WHAT YOU NEED TO DO
Output the entries exactly. Start at the first line, finish with the line containing "Tot volgende week!", and omit the pictures.

DATASET EXCERPTS
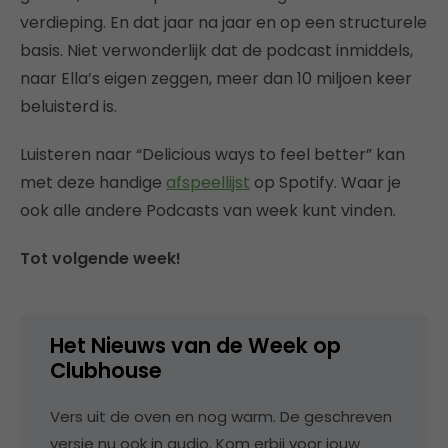
verdieping. En dat jaar na jaar en op een structurele
basis. Niet verwonderlijk dat de podcast inmiddels,
naar Ella’s eigen zeggen, meer dan 10 miljoen keer
beluisterd is.
Luisteren naar “Delicious ways to feel better” kan
met deze handige
afspeellijst
op Spotify. Waar je
ook alle andere Podcasts van week kunt vinden.
Tot volgende week!
Het Nieuws van de Week op
Clubhouse
Vers uit de oven en nog warm. De geschreven
versie nu ook in audio. Kom erbij voor jouw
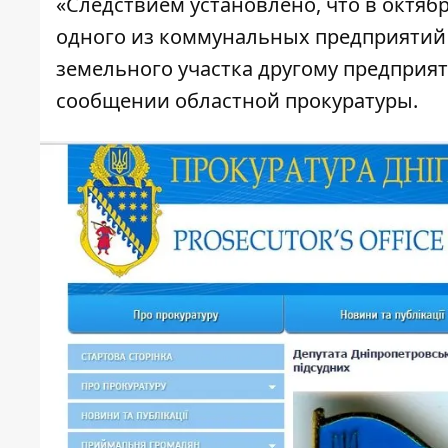
«Следствием установлено, что в октяб
одного из коммунальных предприятий г
земельного участка другому предприят
сообщении областной прокуратуры
.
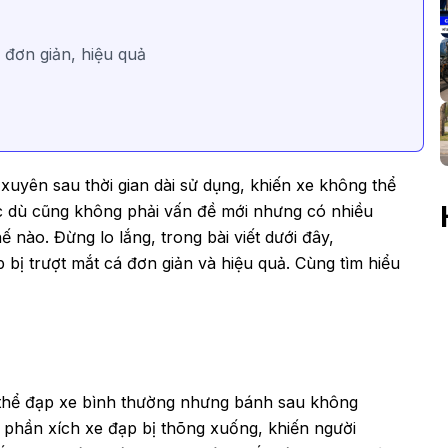
 đơn giản, hiệu quả
 xuyên sau thời gian dài sử dụng, khiến xe không thể
c dù cũng không phải vấn đề mới nhưng có nhiều
 nào. Đừng lo lắng, trong bài viết dưới đây,
ị trượt mắt cá đơn giản và hiệu quả. Cùng tìm hiểu
ó thể đạp xe bình thường nhưng bánh sau không
, phần xích xe đạp bị thõng xuống, khiến người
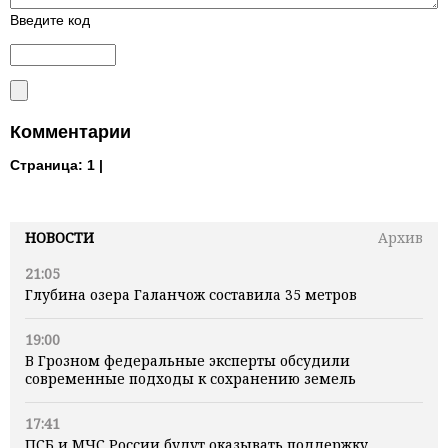
Введите код
Комментарии
Страница:
1 |
НОВОСТИ
Архив
21:05
Глубина озера Галанчож составила 35 метров
19:00
В Грозном федеральные эксперты обсудили
современные подходы к сохранению земель
17:41
ПСБ и МЧС России будут оказывать поддержку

YOUR RESPONSE
verdieping. En dat jaar na jaar en op een structurele
basis. Niet verwonderlijk dat de podcast inmiddels,
naar Ella’s eigen zeggen, meer dan 10 miljoen keer
beluisterd is.
Luisteren naar “Delicious ways to feel better” kan
met deze handige
afspeellijst
op Spotify. Waar je
ook alle andere Podcasts van week kunt vinden.
Tot volgende week!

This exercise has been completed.